_Instructions for the task_
Scan the records below. Copy every line in which the word "Türkiye" appears.

Collected data
######

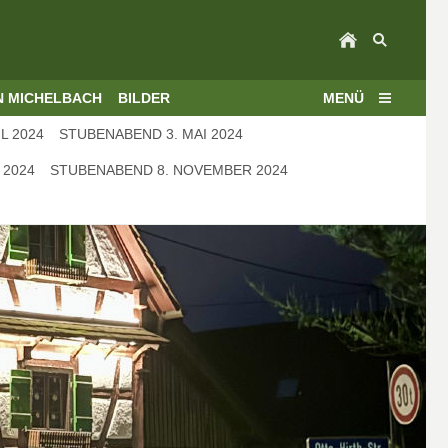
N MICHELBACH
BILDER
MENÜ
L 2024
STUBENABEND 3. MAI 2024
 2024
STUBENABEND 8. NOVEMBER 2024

######

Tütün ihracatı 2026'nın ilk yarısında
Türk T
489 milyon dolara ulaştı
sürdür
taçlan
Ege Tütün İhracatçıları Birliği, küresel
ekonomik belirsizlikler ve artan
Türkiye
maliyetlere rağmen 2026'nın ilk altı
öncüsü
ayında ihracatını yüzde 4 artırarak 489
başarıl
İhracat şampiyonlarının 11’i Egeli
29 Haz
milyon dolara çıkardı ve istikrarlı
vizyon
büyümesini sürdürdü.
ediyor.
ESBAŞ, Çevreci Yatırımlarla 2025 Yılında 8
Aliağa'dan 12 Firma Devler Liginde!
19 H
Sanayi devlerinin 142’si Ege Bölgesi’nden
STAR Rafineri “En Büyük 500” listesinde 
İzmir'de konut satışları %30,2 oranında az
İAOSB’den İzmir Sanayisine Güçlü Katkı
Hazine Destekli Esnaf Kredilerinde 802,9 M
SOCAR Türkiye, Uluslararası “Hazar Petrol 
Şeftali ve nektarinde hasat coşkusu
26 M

######

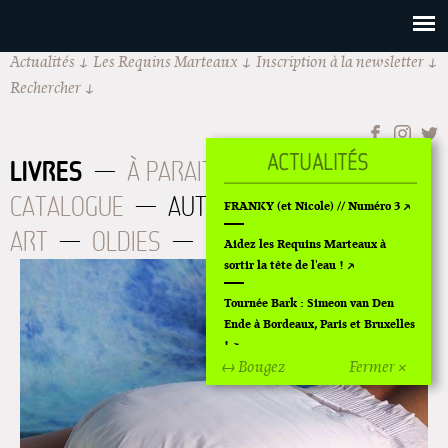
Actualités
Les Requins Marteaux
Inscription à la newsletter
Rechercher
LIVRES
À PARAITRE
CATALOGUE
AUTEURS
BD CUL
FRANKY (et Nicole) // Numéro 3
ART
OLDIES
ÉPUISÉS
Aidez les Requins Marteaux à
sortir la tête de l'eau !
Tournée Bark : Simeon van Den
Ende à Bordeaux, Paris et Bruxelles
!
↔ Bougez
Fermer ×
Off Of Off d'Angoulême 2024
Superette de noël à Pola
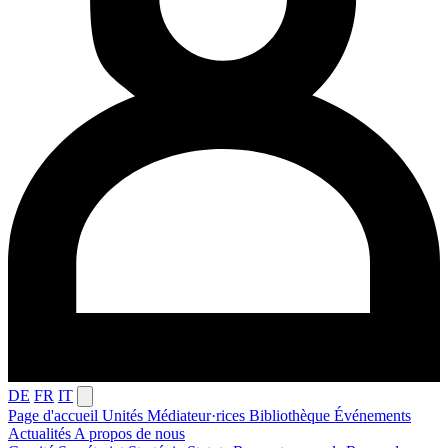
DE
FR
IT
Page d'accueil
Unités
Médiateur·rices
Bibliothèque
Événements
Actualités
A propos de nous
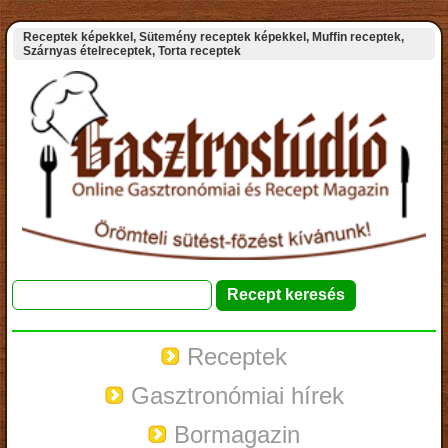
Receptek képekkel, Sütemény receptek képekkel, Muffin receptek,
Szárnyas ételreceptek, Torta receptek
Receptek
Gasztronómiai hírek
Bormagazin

######

_Written answer_
Türkiye
SOCAR Türkiye, Uluslararası “Hazar Petrol 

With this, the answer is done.